Steeds meer mensen worstelen met de onduidelijkheid en de vaagheid van de strafrechtelijke verboden. Men weet niet waar men aan toe is. In het kader van het lex certa beginsel is het zaak dat het Veiligheidsberaad – dat is de vergadering van alle voorzitters van de 25 veiligheidsregio’s – de inhoud van de noodverordening aan een kritische toets onderwerpt. En nu de noodverordening na de wijzingen in het kabinetsbeleid toch aangepast dient te worden, doen we graag enkele aanbevelingen.
In deel 9 van deze serie stortten we ons al op de onbepaaldheid van het begrip samenkomsten in de noodverordening. In dit deel behandelen we de afstandseis in art. 2.2 Noodverordening.
De titel boven art. 2.2 Is: ‘Niet in acht nemen veilige afstand’, maar wat staat daar nu werkelijk in? Het eerste lid luidt letterlijk:
Het is verboden zich in een groep van drie of meer personen op te houden zonder tot de dichtstbijzijnde persoon in die groep en andere personen een afstand te houden van ten minste 1,5 meter.

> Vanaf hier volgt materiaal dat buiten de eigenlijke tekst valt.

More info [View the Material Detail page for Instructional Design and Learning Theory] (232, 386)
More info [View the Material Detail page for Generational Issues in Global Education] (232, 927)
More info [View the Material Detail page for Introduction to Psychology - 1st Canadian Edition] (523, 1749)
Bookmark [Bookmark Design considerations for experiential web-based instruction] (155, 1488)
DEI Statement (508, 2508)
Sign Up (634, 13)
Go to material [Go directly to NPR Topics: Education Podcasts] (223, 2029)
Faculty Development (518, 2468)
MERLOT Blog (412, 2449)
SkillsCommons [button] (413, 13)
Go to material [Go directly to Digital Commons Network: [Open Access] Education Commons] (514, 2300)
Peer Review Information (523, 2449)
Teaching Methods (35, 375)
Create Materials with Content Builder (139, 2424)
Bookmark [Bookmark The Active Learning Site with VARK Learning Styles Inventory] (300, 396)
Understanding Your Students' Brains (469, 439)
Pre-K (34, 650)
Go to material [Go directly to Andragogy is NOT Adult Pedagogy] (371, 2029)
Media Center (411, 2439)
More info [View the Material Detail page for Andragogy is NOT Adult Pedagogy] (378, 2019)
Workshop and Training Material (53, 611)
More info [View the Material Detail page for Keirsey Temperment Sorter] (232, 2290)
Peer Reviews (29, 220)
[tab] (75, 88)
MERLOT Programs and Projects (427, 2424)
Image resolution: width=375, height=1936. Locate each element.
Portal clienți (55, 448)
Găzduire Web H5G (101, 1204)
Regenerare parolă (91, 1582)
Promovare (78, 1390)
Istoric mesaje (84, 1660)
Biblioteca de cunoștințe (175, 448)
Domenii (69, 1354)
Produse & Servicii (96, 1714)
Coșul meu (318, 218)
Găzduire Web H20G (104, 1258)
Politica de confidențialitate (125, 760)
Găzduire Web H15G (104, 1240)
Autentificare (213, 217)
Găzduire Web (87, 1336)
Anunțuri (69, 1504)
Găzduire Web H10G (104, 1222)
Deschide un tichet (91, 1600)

Eenvoudig gezegd staat er dat als je een groep vormt van meer dan twee personen, je gehouden bent een afstand tot elkaar te bewaren van 1.5 meter. Dat is niet conform de Aanwijzing van de Minister van VWS. Die wil dat we de 1.5 meter afstandseis ook respecteren als we met z’n tweeën zijn. De noodverordening verbiedt niet voor niets de contactberoepen.
Een tweede bezwaar is dat de bepaling haaks staat op het verbod van samenkomsten in art. 1 van de corona-noodverordeningen. Immers, je mag niet deelnemen aan een samenkomst. Dit artikel suggereert dat personen wel een groep mogen vormen. Wat is het verschil tussen een samenkomst en een groep? Een samenkomst bestaat per definitie uit een groep mensen. En omgekeerd vormt een groep mensen een samenkomst.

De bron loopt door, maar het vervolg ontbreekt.